Estimula as atitudes próprias de cada aluno, para que com seu valor individual, cada aluno 
seja um membro útil da sociedade. Busca preparar uma humanidade fraternal, sem distinção de 
sexos. A escola aceitava crianças a partir de cinco anos. No Programa da Escola Moderna, havia 
a proposta para abrir aos domingos, no intuito de oferecer aulas de história geral, ciências, artes e 
discutir as lutas pelo progresso. Essas aulas poderiam ser freqüentadas pelas famílias dos alunos. 

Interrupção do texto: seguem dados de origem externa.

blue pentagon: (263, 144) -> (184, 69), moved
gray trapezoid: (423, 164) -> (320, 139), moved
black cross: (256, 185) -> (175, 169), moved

A escola estava instalada com boas condições de higiene e os alunos teriam inspeção médica ao 
ingressar na escola para evitar propagação de enfermidades contagiosas. 
 Para conduzir a escola foi constituída uma Junta Consultiva e o primeiro número do 
Boletim da Escola Moderna foi publicado em 30 de outubro de 1901, onde havia os termos gerais 
dos fundamentos da Escola Moderna. Ferrer y Guardia considerava a ciência é um patrimônio de 
todos. 
 
Outro aspecto fundamental de sua proposta educacional era a coeducação de meninos e 
meninas. Mas como a questão da coeducação não era acatada na Espanha, Ferrer y Guardia não 
alardeou seus propósitos na proposta de sua escola, quando uma pessoa vinha matricular um 
menino, ele perguntava se tinha uma menina em casa, incentivando a matriculá-la. Foi, assim, 
que na sua escola foi matriculada uma quantidade significativa de meninos e meninas. 
 
Ferrer y Guardia considerou importante a convivência de meninos e meninas, porque a 
natureza, a história e a filosofia ensinam que a mulher e o homem são seres humanos iguais. O 
ensino misto está presente em todos os povos cultos, por isso as crianças de ambos os sexos 
devem ter uma educação idêntica; uma educação que desenvolva a inteligência, purifique o 
coração e tempere suas vontades. Homens e mulheres se complementam. A mulher é a 
companheira do homem. Questiona a hipocrisia da igreja em relação ao papel do homem e da 
mulher. Considera que na cultura patriarcal a mulher não tem autonomia, está sob o domínio do 
homem. 
 Outro aspecto que destacamos como princípio da pedagogia racional libertária é a 
coeducação das classes sociais. Assim como pensa a coeducação dos sexos, Guardia concebe 
também a coeducação das classes sociais. Acreditava que uma escola somente para meninos 
pobres não é uma escola racional, porque nessa escola corre-se o risco de cultivar o ódio. Porque 
se não lhes ensinasse a submissão e a credulidade, deveríamos lhes ensinar a rebeldia, o que 
acirraria o ódio. Esse é um dilema, porque não há um meio termo para uma escola de deserdados. 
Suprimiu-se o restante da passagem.